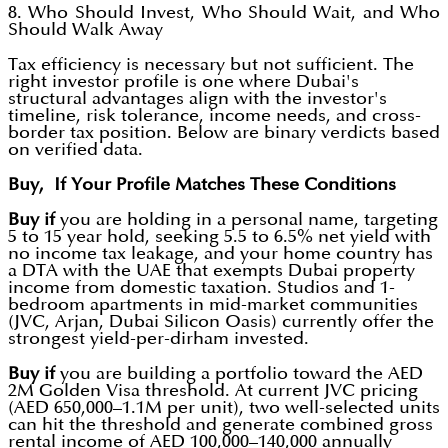
8. Who Should Invest, Who Should Wait, and Who
Should Walk Away
Tax efficiency is necessary but not sufficient. The
right investor profile is one where Dubai's
structural advantages align with the investor's
timeline, risk tolerance, income needs, and cross-
border tax position. Below are binary verdicts based
on verified data.
Buy, If Your Profile Matches These Conditions
Buy if
you are holding in a personal name, targeting
5 to 15 year hold, seeking 5.5 to 6.5% net yield with
no income tax leakage, and your home country has
a DTA with the UAE that exempts Dubai property
income from domestic taxation. Studios and 1-
bedroom apartments in mid-market communities
(JVC, Arjan, Dubai Silicon Oasis) currently offer the
strongest yield-per-dirham invested.
Buy if
you are building a portfolio toward the AED
2M Golden Visa threshold. At current JVC pricing
(AED 650,000–1.1M per unit), two well-selected units
can hit the threshold and generate combined gross
rental income of AED 100,000–140,000 annually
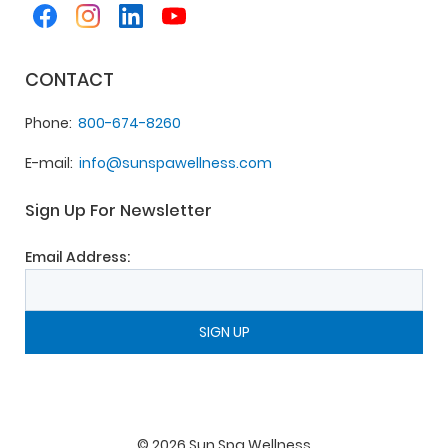
CONTACT
Phone
800-674-8260
E-mail
info@sunspawellness.com
Sign Up For Newsletter
Email Address:
©
2026
Sun Spa Wellness
.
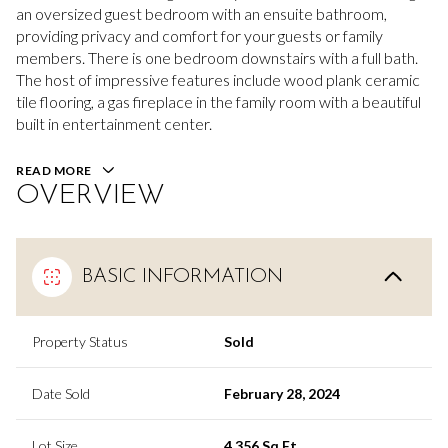
an oversized guest bedroom with an ensuite bathroom,
providing privacy and comfort for your guests or family
members. There is one bedroom downstairs with a full bath.
The host of impressive features include wood plank ceramic
tile flooring, a gas fireplace in the family room with a beautiful
built in entertainment center.
READ MORE
OVERVIEW
BASIC INFORMATION
Property Status
Sold
Date Sold
February 28, 2024
Lot Size
4,356 Sq.Ft.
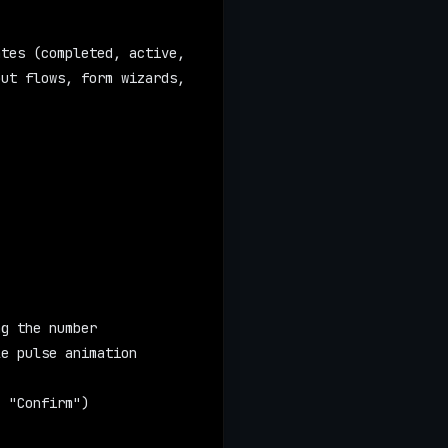
tes (completed, active, 
ut flows, form wizards, 
ng the number
le pulse animation
, "Confirm")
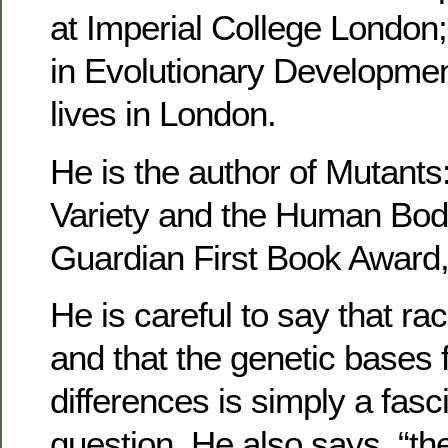
at Imperial College London
in Evolutionary Developmen
lives in London.
He is the author of Mutant
Variety and the Human Body
Guardian First Book Award,
He is careful to say that ra
and that the genetic bases f
differences is simply a fasci
question. He also says, “t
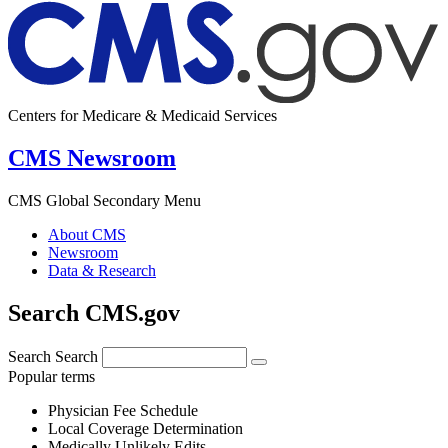
Centers for Medicare & Medicaid Services
CMS Newsroom
CMS Global Secondary Menu
About CMS
Newsroom
Data & Research
Search CMS.gov
Search
Search
Popular terms
Physician Fee Schedule
Local Coverage Determination
Medically Unlikely Edits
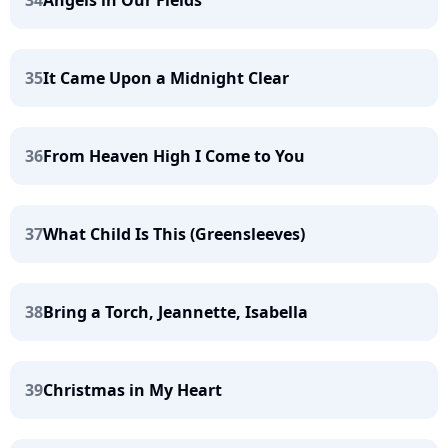
34
Angels in Our Fields
35
It Came Upon a Midnight Clear
36
From Heaven High I Come to You
37
What Child Is This (Greensleeves)
38
Bring a Torch, Jeannette, Isabella
39
Christmas in My Heart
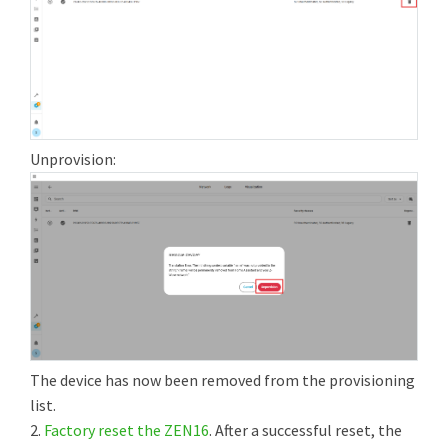
Unprovision:
The device has now been removed from the provisioning
list.
2.
Factory reset the ZEN16
. After a successful reset, the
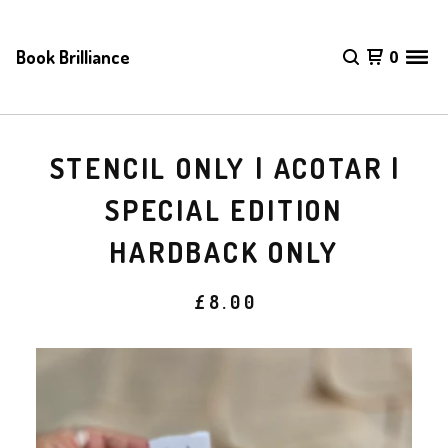
Book Brilliance
0
STENCIL ONLY | ACOTAR |
SPECIAL EDITION
HARDBACK ONLY
£
8.00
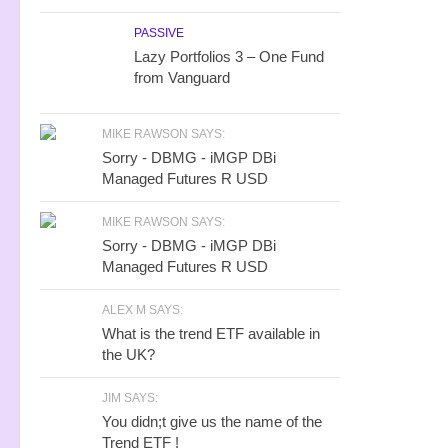
PASSIVE
Lazy Portfolios 3 – One Fund
from Vanguard
MIKE RAWSON SAYS:
Sorry - DBMG - iMGP DBi
Managed Futures R USD
MIKE RAWSON SAYS:
Sorry - DBMG - iMGP DBi
Managed Futures R USD
ALEX M SAYS:
What is the trend ETF available in
the UK?
JIM SAYS:
You didn;t give us the name of the
Trend ETF !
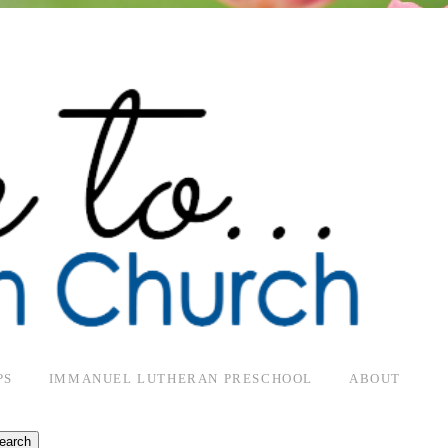
PS
IMMANUEL LUTHERAN PRESCHOOL
ABOUT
------------------------------------------------------------
- [PROBLEM TO SOLVE] Your copy must hold every record above in its exact wording and must hold no pictures.

- [RESULT FOR THIS EXERCISE]
8. Who Should Invest, Who Should Wait, and Who
Should Walk Away
Tax efficiency is necessary but not sufficient. The
right investor profile is one where Dubai's
structural advantages align with the investor's
timeline, risk tolerance, income needs, and cross-
border tax position. Below are binary verdicts based
on verified data.
Buy, If Your Profile Matches These Conditions
Buy if
you are holding in a personal name, targeting
5 to 15 year hold, seeking 5.5 to 6.5% net yield with
no income tax leakage, and your home country has
a DTA with the UAE that exempts Dubai property
income from domestic taxation. Studios and 1-
bedroom apartments in mid-market communities
(JVC, Arjan, Dubai Silicon Oasis) currently offer the
strongest yield-per-dirham invested.
Buy if
you are building a portfolio toward the AED
2M Golden Visa threshold. At current JVC pricing
(AED 650,000–1.1M per unit), two well-selected units
can hit the threshold and generate combined gross
rental income of AED 100,000–140,000 annually
CONTACT
Phone
800-674-8260
E-mail
info@sunspawellness.com
Sign Up For Newsletter
Email Address:
©
2026
Sun Spa Wellness
.
an oversized guest bedroom with an ensuite bathroom,
providing privacy and comfort for your guests or family
members. There is one bedroom downstairs with a full bath.
The host of impressive features include wood plank ceramic
tile flooring, a gas fireplace in the family room with a beautiful
built in entertainment center.
READ MORE
OVERVIEW
BASIC INFORMATION
Property Status
Sold
Date Sold
February 28, 2024
Lot Size
4,356 Sq.Ft.
tes (completed, active, 
ut flows, form wizards, 
ng the number
le pulse animation
, "Confirm")
at Imperial College London
in Evolutionary Developmen
lives in London.
He is the author of Mutant
Variety and the Human Body
Guardian First Book Award,
He is careful to say that ra
and that the genetic bases f
differences is simply a fasci
question. He also says, “t
Centers for Medicare & Medicaid Services
CMS Newsroom
CMS Global Secondary Menu
About CMS
Newsroom
Data & Research
Search CMS.gov
Search
Search
Popular terms
Physician Fee Schedule
Local Coverage Determination
Medically Unlikely Edits
34
Angels in Our Fields
35
It Came Upon a Midnight Clear
36
From Heaven High I Come to You
37
What Child Is This (Greensleeves)
38
Bring a Torch, Jeannette, Isabella
39
Christmas in My Heart
Unprovision:
The device has now been removed from the provisioning
list.
2.
Factory reset the ZEN16
. After a successful reset, the
Book Brilliance
0
STENCIL ONLY | ACOTAR |
SPECIAL EDITION
HARDBACK ONLY
£
8.00
PASSIVE
Lazy Portfolios 3 – One Fund
from Vanguard
MIKE RAWSON SAYS:
Sorry - DBMG - iMGP DBi
Managed Futures R USD
MIKE RAWSON SAYS:
Sorry - DBMG - iMGP DBi
Managed Futures R USD
ALEX M SAYS:
What is the trend ETF available in
the UK?
JIM SAYS:
You didn;t give us the name of the
Trend ETF !
PS
IMMANUEL LUTHERAN PRESCHOOL
ABOUT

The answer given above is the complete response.